国は土砂災害の恐れのある地域を警戒区域に指定する制度を作って様々な防災対策を講じることで被害を防ごうとしてきました。しかし、今回大きな被害を受けた地域のほとんどが警戒区域に指定されていませんでした。広島県では15年前にも32人が犠牲となる土砂災害がありました。その教訓から2年後の平成13年、土砂災害防止法が定められました。都道府県は地形などから土砂災害の恐れがある危険箇所を選び、その中で人命に被害が及ぶ恐れがある地域を警戒区域に指定。
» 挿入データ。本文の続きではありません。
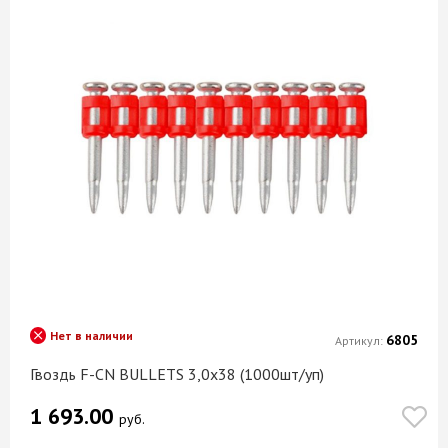
Нет в наличии
6805
Артикул:
Гвоздь F-CN BULLETS 3,0х38 (1000шт/уп)
1 693.00
руб.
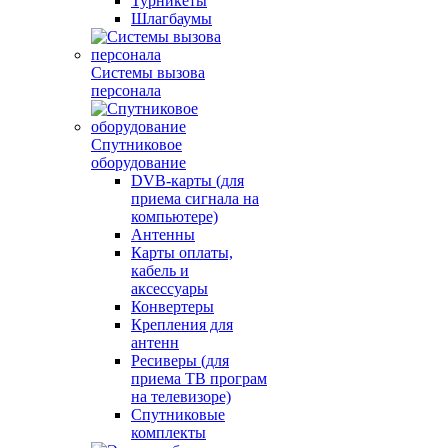
Турникеты
Шлагбаумы
Системы вызова
персонала
Спутниковое
оборудование
DVB-карты (для
приема сигнала на
компьютере)
Антенны
Карты оплаты,
кабель и
аксессуары
Конвертеры
Крепления для
антенн
Ресиверы (для
приема ТВ програм
на телевизоре)
Спутниковые
комплекты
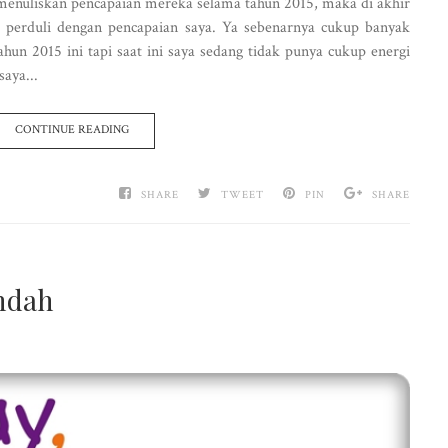
enuliskan pencapaian mereka selama tahun 2015, maka di akhir
tu perduli dengan pencapaian saya. Ya sebenarnya cukup banyak
hun 2015 ini tapi saat ini saya sedang tidak punya cukup energi
aya...
CONTINUE READING
SHARE
TWEET
PIN
SHARE
ndah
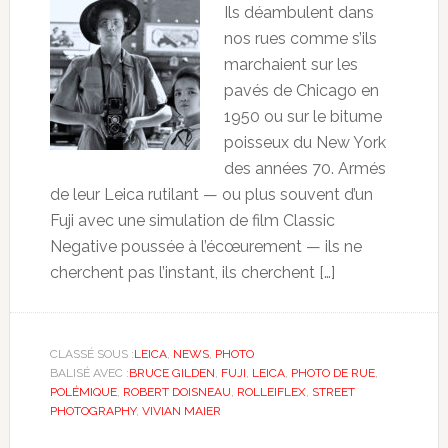
Ils déambulent dans
nos rues comme s’ils
marchaient sur les
pavés de Chicago en
1950 ou sur le bitume
poisseux du New York
des années 70. Armés
de leur Leica rutilant — ou plus souvent d’un
Fuji avec une simulation de film Classic
Negative poussée à l’écœurement — ils ne
cherchent pas l’instant, ils cherchent […]
CLASSÉ SOUS :
LEICA
,
NEWS
,
PHOTO
BALISÉ AVEC :
BRUCE GILDEN
,
FUJI
,
LEICA
,
PHOTO DE RUE
,
POLÉMIQUE
,
ROBERT DOISNEAU
,
ROLLEIFLEX
,
STREET
PHOTOGRAPHY
,
VIVIAN MAIER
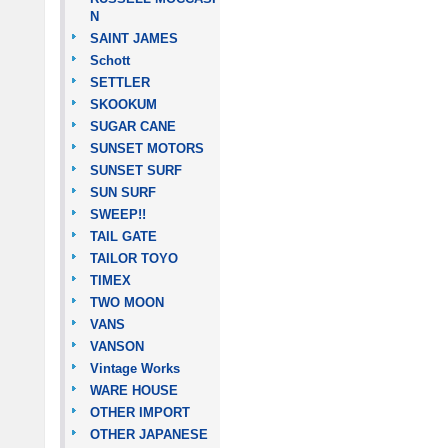
N
SAINT JAMES
Schott
SETTLER
SKOOKUM
SUGAR CANE
SUNSET MOTORS
SUNSET SURF
SUN SURF
SWEEP!!
TAIL GATE
TAILOR TOYO
TIMEX
TWO MOON
VANS
VANSON
Vintage Works
WARE HOUSE
OTHER IMPORT
OTHER JAPANESE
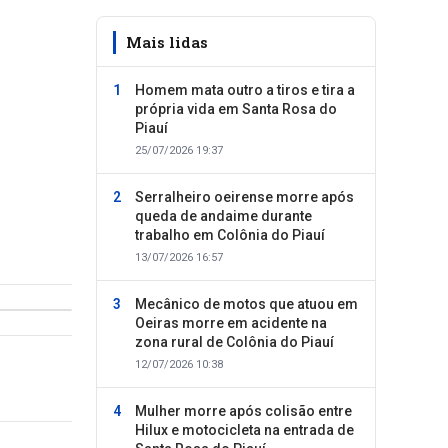
Mais lidas
Homem mata outro a tiros e tira a
própria vida em Santa Rosa do
Piauí
25/07/2026 19:37
Serralheiro oeirense morre após
queda de andaime durante
trabalho em Colônia do Piauí
13/07/2026 16:57
Mecânico de motos que atuou em
Oeiras morre em acidente na
zona rural de Colônia do Piauí
12/07/2026 10:38
Mulher morre após colisão entre
Hilux e motocicleta na entrada de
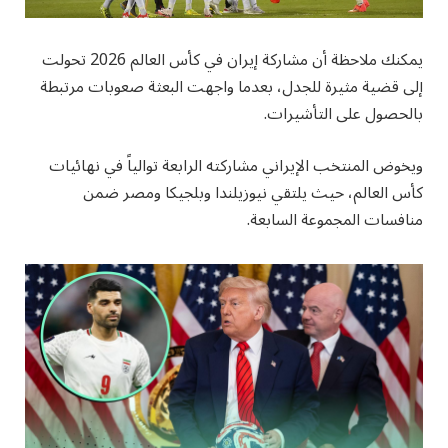
يمكنك ملاحظة أن مشاركة إيران في كأس العالم 2026 تحولت
إلى قضية مثيرة للجدل، بعدما واجهت البعثة صعوبات مرتبطة
بالحصول على التأشيرات.
ويخوض المنتخب الإيراني مشاركته الرابعة توالياً في نهائيات
كأس العالم، حيث يلتقي نيوزيلندا وبلجيكا ومصر ضمن
منافسات المجموعة السابعة.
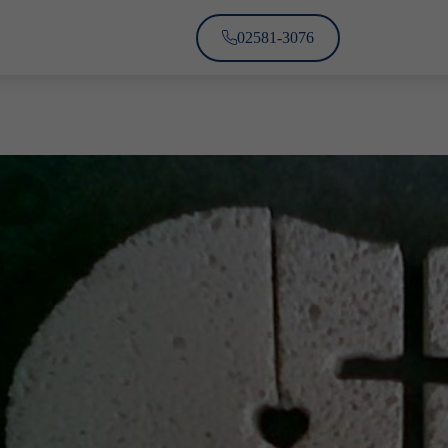
02581-3076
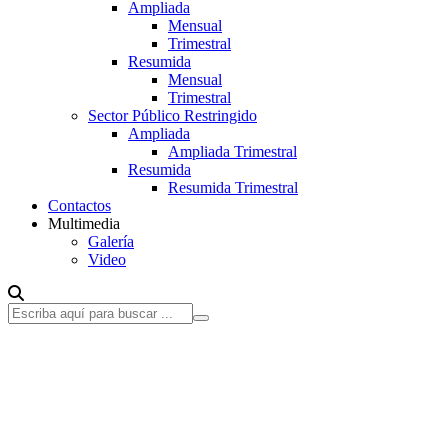
Ampliada
Mensual
Trimestral
Resumida
Mensual
Trimestral
Sector Público Restringido
Ampliada
Ampliada Trimestral
Resumida
Resumida Trimestral
Contactos
Multimedia
Galería
Video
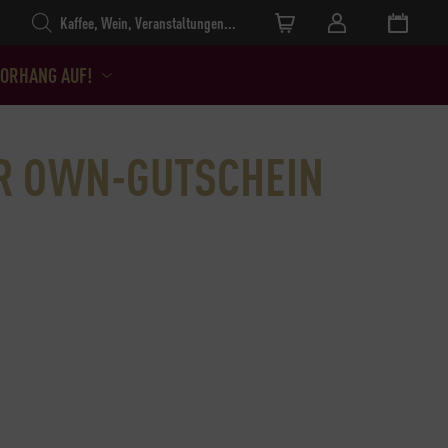
Products search
ORHANG AUF!
R OWN-GUTSCHEIN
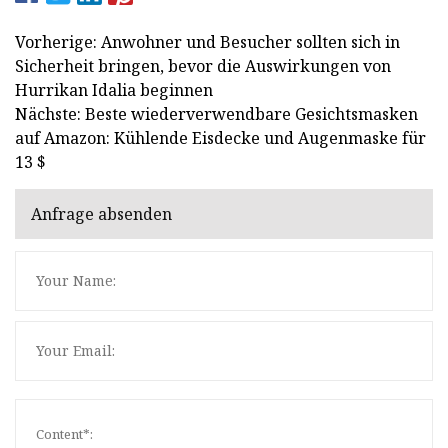
Vorherige: Anwohner und Besucher sollten sich in
Sicherheit bringen, bevor die Auswirkungen von
Hurrikan Idalia beginnen
Nächste: Beste wiederverwendbare Gesichtsmasken
auf Amazon: Kühlende Eisdecke und Augenmaske für
13 $
Anfrage absenden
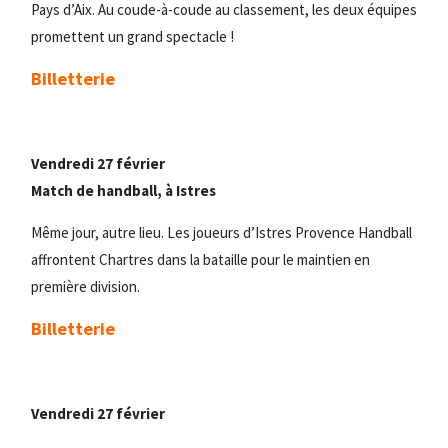
Pays d’Aix. Au coude-à-coude au classement, les deux équipes
promettent un grand spectacle !
Billetterie
Vendredi 27 février
Match de handball, à Istres
Même jour, autre lieu. Les joueurs d’Istres Provence Handball
affrontent Chartres dans la bataille pour le maintien en
première division.
Billetterie
Vendredi 27 février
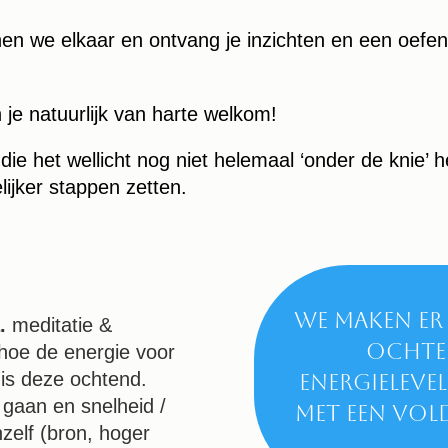
n we elkaar en ontvang je inzichten en een oefeni
 je natuurlijk van harte welkom!
 die het wellicht nog niet helemaal ‘onder de knie’
ijker stappen zetten.
We maken er 
.
meditatie &
ochten
 hoe de energie voor
is deze ochtend.
energielev
 gaan en snelheid /
met een vol
zelf (bron, hoger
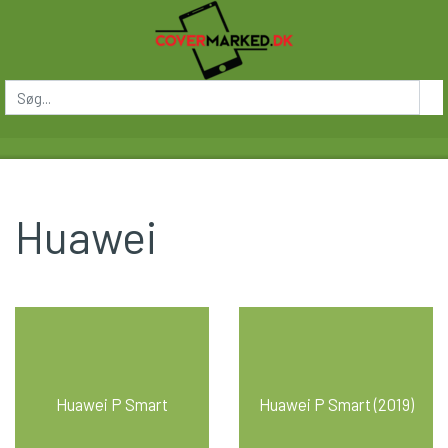
Huawei
Huawei P Smart
Huawei P Smart (2019)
土砂災害ハザードマップを配布し、住民の避難計画を作成することが市町村に義務付けられています。現在、広島県内の危険箇所は約3万2000で、このうち警戒区域に指定されているのは約1万2000です。今回、大きな被害が出た7つの地区のうち6つの地区は警戒区域に指定されていませんでした。特に被害の大きかった安佐南区八木地区は多くの危険箇所がありましたが、警戒区域に指定されていません。住民の多くは、これまで土砂災害の危険を感じたことはなかったと言います。なぜ警戒区域の指定は進んでいなかったのでしょうか?

 

警戒区域の指定にはまず地形や地質などを現地で詳細に調査する必要があります。調査は民間の調査会社に委託することが多く、費用は1つの地域だけで20万円~40万円。期間も半年間ほどかかります。広島県では毎年1200箇所を警戒区域に指定してきましたが、対象地域が多く調査が追いついていませんでした。さらに指定までには住民の理解を得ることが欠かせません。警戒区域に指定されると土地や建物の売買のさいに警戒区域であることを説明する義務が生じます。危険性が高い地域は特別警戒区域に指定され、新たな住宅の建築が制限されるほか、すでにある住宅には移転するよう勧告されることもあります。こうした制限を住民に受け入れてもらうのは容易ではありません。

 

一方で今回の豪雨では警戒区域の指定だけでは被害を十分に防ぐことが出来ないという課題も浮かび上がりました。大きな被害のあった7つの地域のうち、唯一警戒区域に指定されていた安佐北区可部東地区は2012年に約2000世帯が警戒区域に指定されました。この地区に50年前から住む宮本和夫さんは、警戒区域の指定以降ハザードマップで避難経路を確認したり、避難訓練に参加するようになりました。今回、宮本さんは雨が強くなったのをきっかけにラジオや懐中電灯などが入った非常用の持ち出し袋を準備しました。外の状況を確認しながら、指示があればすぐに避難できるよう備えていました。しかし、この地区でも避難勧告が出る前に土砂崩れが発生し、複数の住民が命を落としています。